» TASK INPUTS
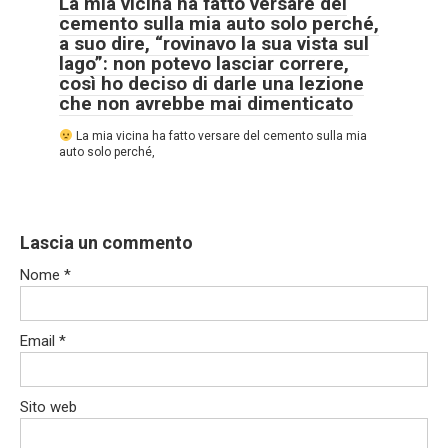
La mia vicina ha fatto versare del
cemento sulla mia auto solo perché,
a suo dire, “rovinavo la sua vista sul
lago”: non potevo lasciar correre,
così ho deciso di darle una lezione
che non avrebbe mai dimenticato
La mia vicina ha fatto versare del cemento sulla mia
auto solo perché,
Lascia un commento
Nome
*
Email
*
Sito web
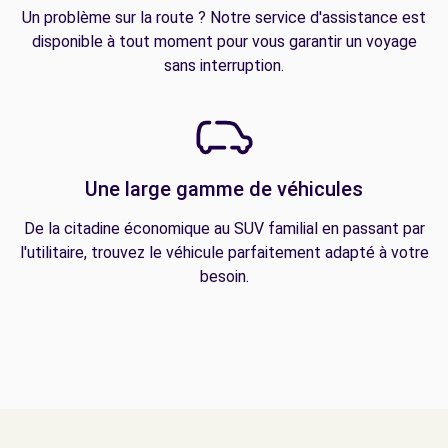
Un problème sur la route ? Notre service d'assistance est
disponible à tout moment pour vous garantir un voyage
sans interruption.
Une large gamme de véhicules
De la citadine économique au SUV familial en passant par
l'utilitaire, trouvez le véhicule parfaitement adapté à votre
besoin.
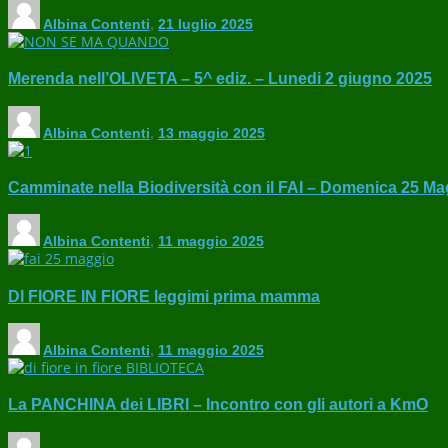
Albina Contenti
,
21 luglio 2025
Merenda nell’OLIVETA – 5^ ediz. – Lunedi 2 giugno 2025
Albina Contenti
,
13 maggio 2025
Camminate nella Biodiversità con il FAI – Domenica 25 Ma
Albina Contenti
,
11 maggio 2025
DI FIORE IN FIORE leggimi prima mamma
Albina Contenti
,
11 maggio 2025
La PANCHINA dei LIBRI – Incontro con gli autori a KmO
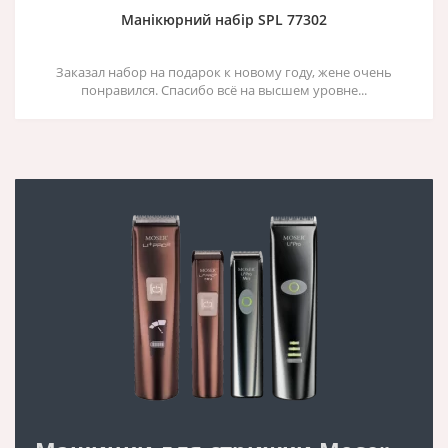
Манікюрний набір SPL 77302
Заказал набор на подарок к новому году, жене очень
понравился. Спасибо всё на высшем уровне...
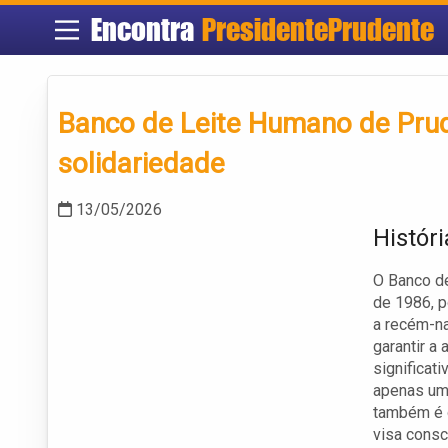
Encontra
PresidentePrudente
Banco de Leite Humano de Prud
solidariedade
13/05/2026
Histór
O Banco d
de 1986, p
a recém-na
garantir a
significat
apenas um 
também é 
visa consc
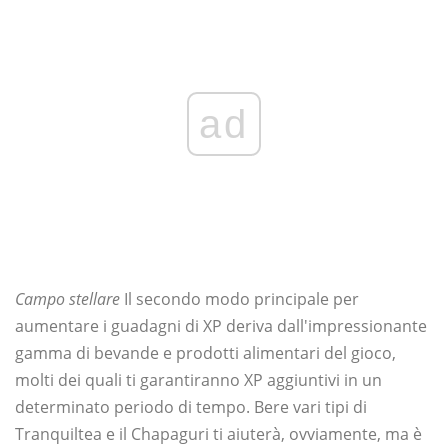
ad
Campo stellare
Il secondo modo principale per
aumentare i guadagni di XP deriva dall'impressionante
gamma di bevande e prodotti alimentari del gioco,
molti dei quali ti garantiranno XP aggiuntivi in ​​un
determinato periodo di tempo. Bere vari tipi di
Tranquiltea e il Chapaguri ti aiuterà, ovviamente, ma è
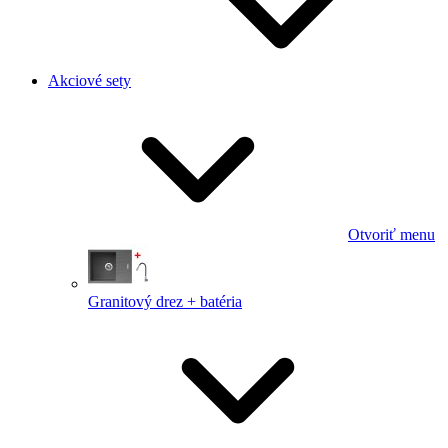
Akciové sety
Otvoriť menu
Granitový drez + batéria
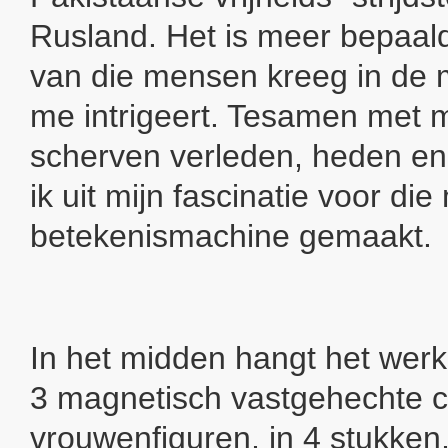
Rusland. Het is meer bepaald
van die mensen kreeg in de
me intrigeert. Tesamen met m
scherven verleden, heden en
ik uit mijn fascinatie voor d
betekenismachine gemaakt.
In het midden hangt het wer
3 magnetisch vastgehechte c
vrouwenfiguren, in 4 stukken,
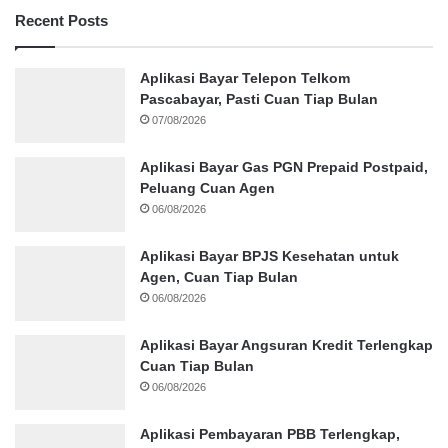
Recent Posts
Aplikasi Bayar Telepon Telkom
Pascabayar, Pasti Cuan Tiap Bulan
07/08/2026
Aplikasi Bayar Gas PGN Prepaid Postpaid,
Peluang Cuan Agen
06/08/2026
Aplikasi Bayar BPJS Kesehatan untuk
Agen, Cuan Tiap Bulan
06/08/2026
Aplikasi Bayar Angsuran Kredit Terlengkap
Cuan Tiap Bulan
06/08/2026
Aplikasi Pembayaran PBB Terlengkap,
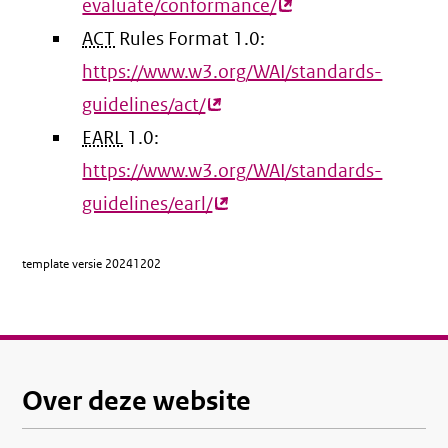
evaluate/conformance/
(externe
ACT
Rules Format 1.0:
link)
https://www.w3.org/WAI/standards-
guidelines/act/
(externe
EARL
1.0:
link)
https://www.w3.org/WAI/standards-
guidelines/earl/
(externe
link)
template versie
20241202
Over deze website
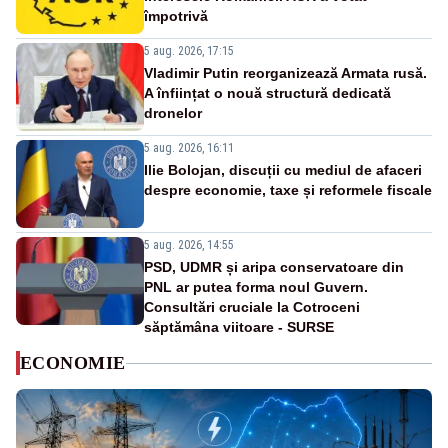
împotrivă
5 aug. 2026, 17:15
Vladimir Putin reorganizează Armata rusă.
A înființat o nouă structură dedicată
dronelor
5 aug. 2026, 16:11
Ilie Bolojan, discuții cu mediul de afaceri
despre economie, taxe și reformele fiscale
5 aug. 2026, 14:55
PSD, UDMR și aripa conservatoare din
PNL ar putea forma noul Guvern.
Consultări cruciale la Cotroceni
săptămâna viitoare - SURSE
ECONOMIE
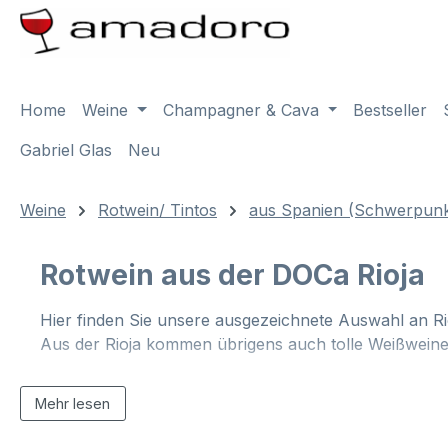
m Hauptinhalt springen
Zur Suche springen
Zur Hauptnavigation springen
Home
Weine
Champagner & Cava
Bestseller
Gabriel Glas
Neu
Weine
Rotwein/ Tintos
aus Spanien (Schwerpunk
Rotwein aus der DOCa Rioja
Hier finden Sie unsere ausgezeichnete Auswahl an Ri
Aus der Rioja kommen übrigens auch tolle Weißweine
Mehr lesen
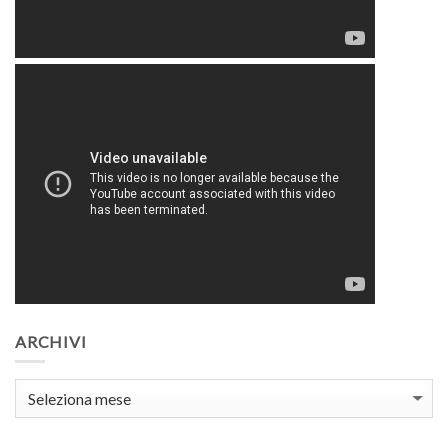
ARCHIVI
Archivi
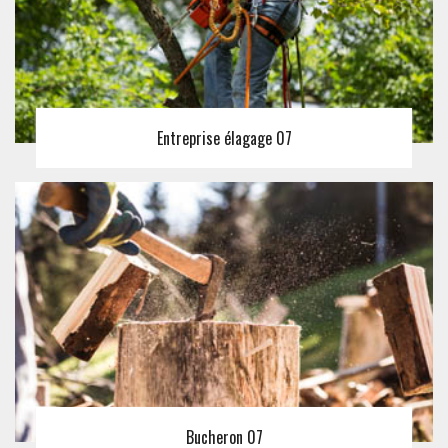
Entreprise élagage 07
Bucheron 07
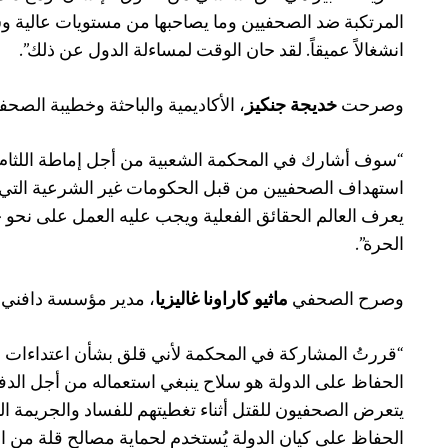
المرتكبة ضد الصحفيين وما يصاحبها من مستويات عالية وش
انشغالاً عميقاً. لقد حان الوقت لمساءلة الدول عن ذلك”.
وصرحت
خديجة جنكيز
، الأكاديمية والباحثة وخطيبة الص
“سوف أشارك في المحكمة الشعبية من أجل إماطة اللثام 
استهداف الصحفيين من قبل الحكومات غير الشرعية التي لد
يعرف العالم الحقائق الفعلية ويجب عليه العمل على نحو
الحرة”.
وصرح الصحفي
ماثيو كاراونا غاليزيا
، مدير مؤسسة دافني كار
“قررتُ المشاركة في المحكمة لأني قلق بشأن اعتداءات ال
الحفاظ على الدولة هو سلاح ينبغي استعماله من أجل الدفا
يتعرض الصحفيون للقتل أثناء تغطيتهم للفساد والجريمة ا
الحفاظ على كيان الدولة يُستخدم لحماية مصالح قلة من ال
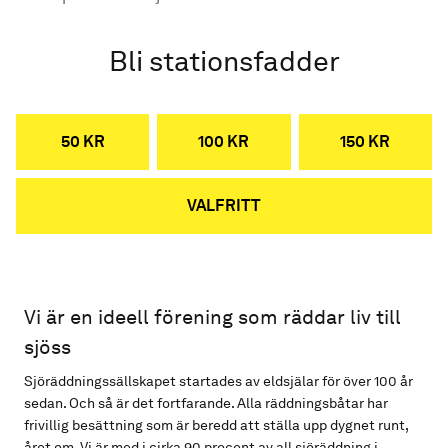
Bli stationsfadder
50 KR
100 KR
150 KR
VALFRITT
Vi är en ideell förening som räddar liv till
sjöss
Sjöräddningssällskapet startades av eldsjälar för över 100 år
sedan. Och så är det fortfarande. Alla räddningsbåtar har
frivillig besättning som är beredd att ställa upp dygnet runt,
året om. Vi är med i cirka 90 procent av all sjöräddning i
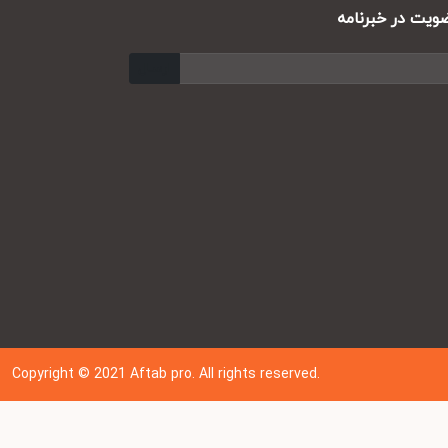
ت در خبرنامه
ارسال
Copyright © 202
1
Aftab pro. All rights reserved.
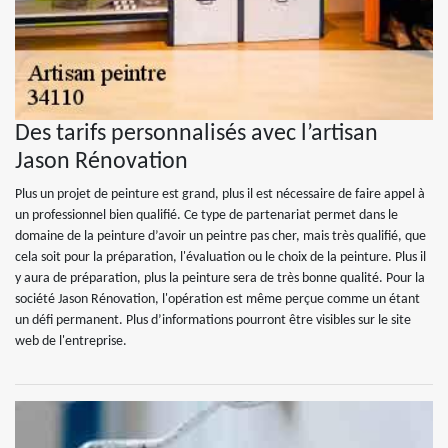
Des tarifs personnalisés avec l’artisan
Jason Rénovation
Plus un projet de peinture est grand, plus il est nécessaire de faire appel à
un professionnel bien qualifié. Ce type de partenariat permet dans le
domaine de la peinture d’avoir un peintre pas cher, mais très qualifié, que
cela soit pour la préparation, l'évaluation ou le choix de la peinture. Plus il
y aura de préparation, plus la peinture sera de très bonne qualité. Pour la
société Jason Rénovation, l'opération est même perçue comme un étant
un défi permanent. Plus d’informations pourront être visibles sur le site
web de l'entreprise.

» ABOUT THIS EXERCISE
Scan each line above for the string "Jason". Give the tally and nothing else.

» TASK ANSWER
2